(PROVIDED DATA)

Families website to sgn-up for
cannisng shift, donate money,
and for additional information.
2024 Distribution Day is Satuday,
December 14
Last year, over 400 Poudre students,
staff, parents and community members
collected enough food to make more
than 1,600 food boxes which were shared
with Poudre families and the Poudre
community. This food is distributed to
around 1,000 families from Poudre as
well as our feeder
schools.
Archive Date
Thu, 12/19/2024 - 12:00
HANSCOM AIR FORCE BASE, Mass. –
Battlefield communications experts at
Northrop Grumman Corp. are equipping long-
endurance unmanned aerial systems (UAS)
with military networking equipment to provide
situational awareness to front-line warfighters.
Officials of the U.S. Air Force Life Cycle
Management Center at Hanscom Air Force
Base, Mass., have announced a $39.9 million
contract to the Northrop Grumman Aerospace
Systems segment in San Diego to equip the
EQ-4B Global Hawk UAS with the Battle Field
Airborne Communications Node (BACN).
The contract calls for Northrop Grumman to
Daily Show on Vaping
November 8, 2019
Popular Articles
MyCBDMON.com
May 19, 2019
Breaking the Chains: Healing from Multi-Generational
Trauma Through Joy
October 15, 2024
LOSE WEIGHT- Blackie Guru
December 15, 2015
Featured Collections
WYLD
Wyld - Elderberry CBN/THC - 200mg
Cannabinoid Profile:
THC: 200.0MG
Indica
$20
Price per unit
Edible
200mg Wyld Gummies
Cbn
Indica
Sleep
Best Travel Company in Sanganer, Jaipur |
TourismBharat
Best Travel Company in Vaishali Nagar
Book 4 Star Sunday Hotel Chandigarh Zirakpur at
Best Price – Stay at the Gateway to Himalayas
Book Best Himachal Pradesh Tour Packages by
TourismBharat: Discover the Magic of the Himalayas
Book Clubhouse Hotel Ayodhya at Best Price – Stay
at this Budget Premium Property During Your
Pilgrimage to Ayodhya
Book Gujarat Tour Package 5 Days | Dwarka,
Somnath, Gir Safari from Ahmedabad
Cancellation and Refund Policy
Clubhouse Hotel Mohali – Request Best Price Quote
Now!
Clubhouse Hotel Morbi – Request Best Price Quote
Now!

(End PROVIDED DATA)
(PROVIDED DATA)

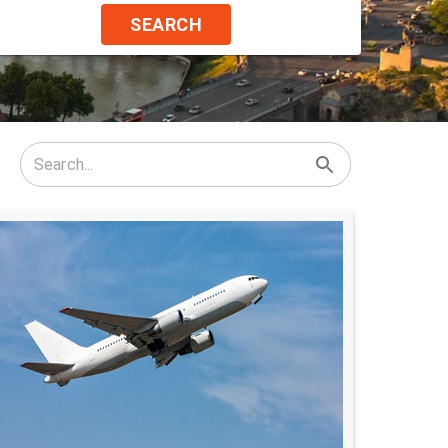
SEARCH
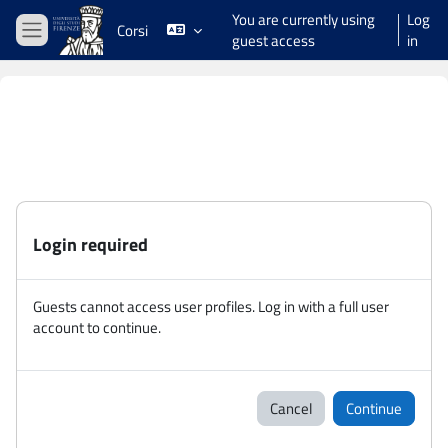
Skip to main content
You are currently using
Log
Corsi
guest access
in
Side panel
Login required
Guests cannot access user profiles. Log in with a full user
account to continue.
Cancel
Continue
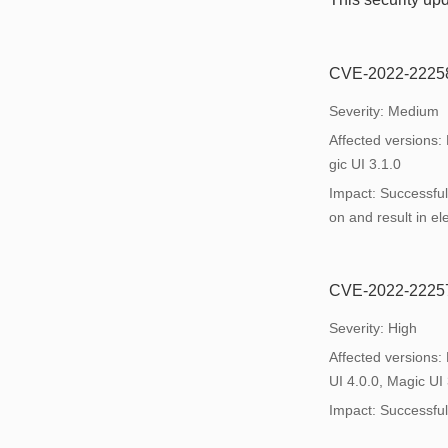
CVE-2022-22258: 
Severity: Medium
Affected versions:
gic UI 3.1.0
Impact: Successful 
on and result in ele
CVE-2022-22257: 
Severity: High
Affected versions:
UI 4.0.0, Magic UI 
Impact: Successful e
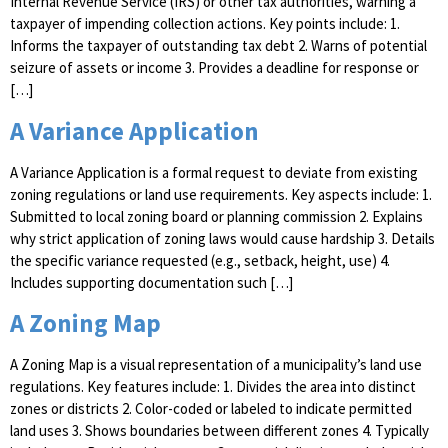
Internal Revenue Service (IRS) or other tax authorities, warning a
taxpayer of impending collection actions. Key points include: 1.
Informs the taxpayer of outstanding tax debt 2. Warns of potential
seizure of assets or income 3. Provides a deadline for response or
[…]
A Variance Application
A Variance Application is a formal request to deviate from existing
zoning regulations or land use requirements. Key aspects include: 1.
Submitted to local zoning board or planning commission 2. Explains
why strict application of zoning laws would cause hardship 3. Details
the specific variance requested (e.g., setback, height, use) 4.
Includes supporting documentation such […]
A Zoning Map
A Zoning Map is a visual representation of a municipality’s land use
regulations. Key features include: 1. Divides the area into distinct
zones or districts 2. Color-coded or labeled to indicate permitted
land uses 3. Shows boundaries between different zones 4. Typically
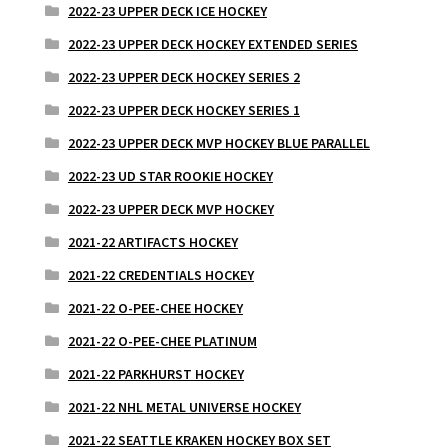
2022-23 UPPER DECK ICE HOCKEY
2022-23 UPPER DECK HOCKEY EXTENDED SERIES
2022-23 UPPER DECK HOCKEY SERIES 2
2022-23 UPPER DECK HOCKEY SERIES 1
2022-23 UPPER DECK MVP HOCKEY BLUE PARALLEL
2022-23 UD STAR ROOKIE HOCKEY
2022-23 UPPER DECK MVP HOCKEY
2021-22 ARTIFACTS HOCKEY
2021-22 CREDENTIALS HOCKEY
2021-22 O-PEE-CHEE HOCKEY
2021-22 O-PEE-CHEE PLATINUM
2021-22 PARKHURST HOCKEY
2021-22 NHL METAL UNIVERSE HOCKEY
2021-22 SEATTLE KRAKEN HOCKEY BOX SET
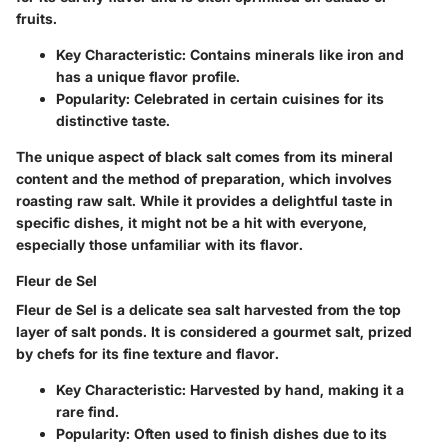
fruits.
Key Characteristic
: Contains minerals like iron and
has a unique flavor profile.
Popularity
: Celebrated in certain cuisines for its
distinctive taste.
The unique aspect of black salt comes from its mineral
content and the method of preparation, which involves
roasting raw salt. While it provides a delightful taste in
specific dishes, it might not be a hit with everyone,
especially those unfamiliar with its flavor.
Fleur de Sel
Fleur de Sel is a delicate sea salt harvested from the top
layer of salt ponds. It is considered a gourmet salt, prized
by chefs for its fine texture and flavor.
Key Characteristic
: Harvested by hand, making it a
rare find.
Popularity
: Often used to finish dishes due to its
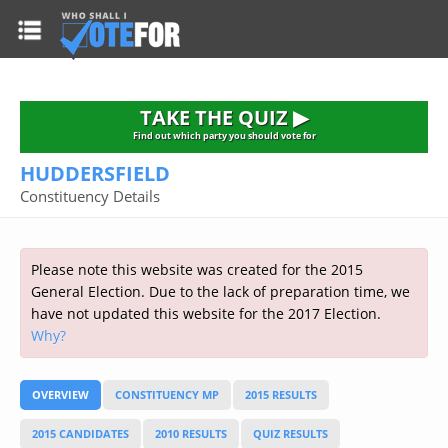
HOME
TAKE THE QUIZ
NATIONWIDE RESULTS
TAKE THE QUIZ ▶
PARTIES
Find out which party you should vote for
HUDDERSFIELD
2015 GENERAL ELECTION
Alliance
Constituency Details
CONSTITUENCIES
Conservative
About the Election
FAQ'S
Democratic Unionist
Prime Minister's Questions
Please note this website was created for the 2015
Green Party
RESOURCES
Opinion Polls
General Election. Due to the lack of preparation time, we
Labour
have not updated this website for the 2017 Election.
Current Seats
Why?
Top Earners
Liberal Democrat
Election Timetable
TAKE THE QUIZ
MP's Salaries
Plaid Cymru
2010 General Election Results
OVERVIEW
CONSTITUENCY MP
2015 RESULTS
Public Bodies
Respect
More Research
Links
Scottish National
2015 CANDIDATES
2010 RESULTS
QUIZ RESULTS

(End PROVIDED DATA)
(PROVIDED DATA)

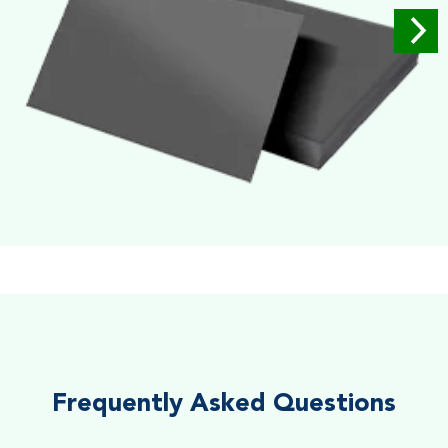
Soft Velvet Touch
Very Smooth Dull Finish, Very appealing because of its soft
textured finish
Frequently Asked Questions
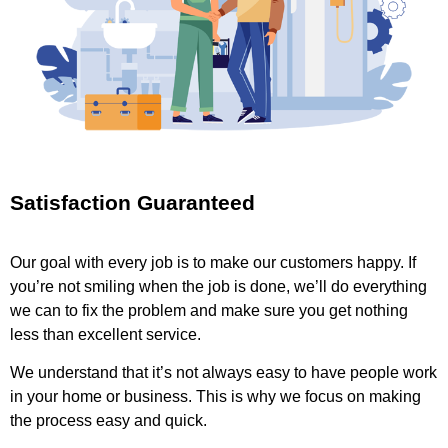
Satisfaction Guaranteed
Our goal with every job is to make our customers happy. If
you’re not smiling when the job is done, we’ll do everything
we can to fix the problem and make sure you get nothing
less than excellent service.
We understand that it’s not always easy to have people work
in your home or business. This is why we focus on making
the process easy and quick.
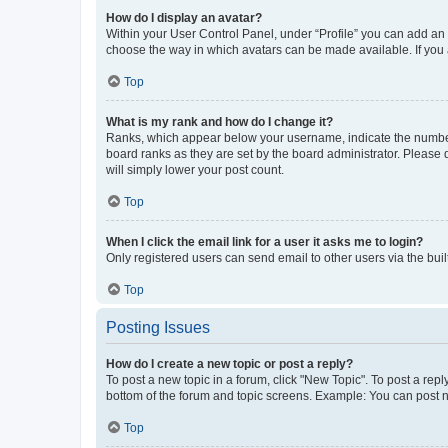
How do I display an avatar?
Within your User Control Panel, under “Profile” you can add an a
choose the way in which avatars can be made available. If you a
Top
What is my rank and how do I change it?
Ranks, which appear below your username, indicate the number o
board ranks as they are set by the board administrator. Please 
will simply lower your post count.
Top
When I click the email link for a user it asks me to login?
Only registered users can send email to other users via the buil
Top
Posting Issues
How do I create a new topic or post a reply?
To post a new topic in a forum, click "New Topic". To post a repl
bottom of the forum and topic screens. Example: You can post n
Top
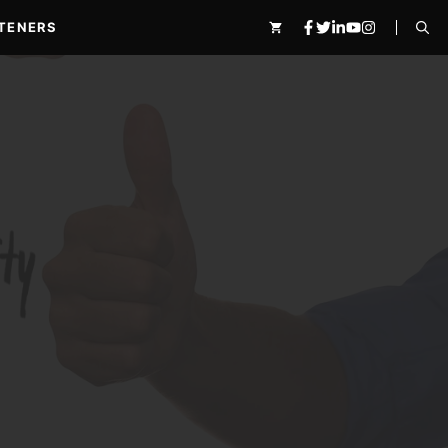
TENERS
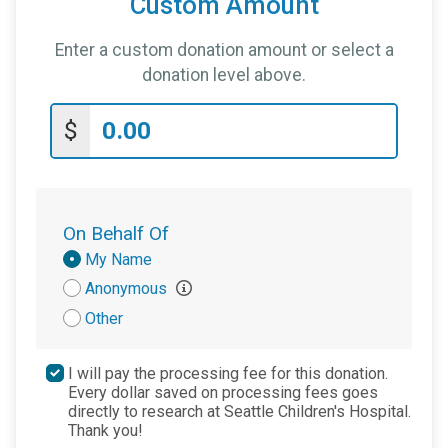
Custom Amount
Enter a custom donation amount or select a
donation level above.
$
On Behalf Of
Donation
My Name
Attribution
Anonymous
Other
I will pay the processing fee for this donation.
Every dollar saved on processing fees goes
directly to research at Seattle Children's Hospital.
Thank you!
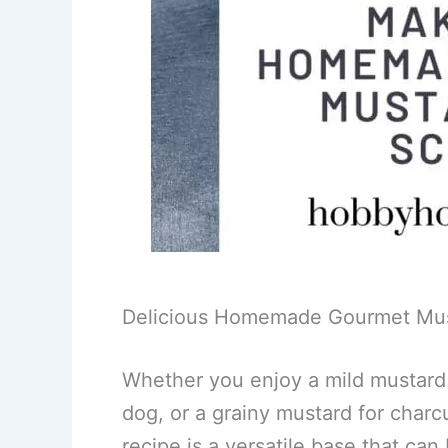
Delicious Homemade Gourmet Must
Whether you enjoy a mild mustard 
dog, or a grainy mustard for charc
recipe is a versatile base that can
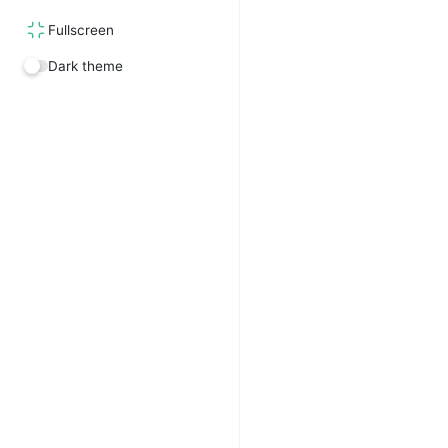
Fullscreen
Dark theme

(End PROVIDED DATA)

◆ TO DO
Pull every line containing the word "indicate" out of the material and copy it.

◆ RESPONSE AREA
zones or districts 2. Color-coded or labeled to indicate permitted
Ranks, which appear below your username, indicate the number o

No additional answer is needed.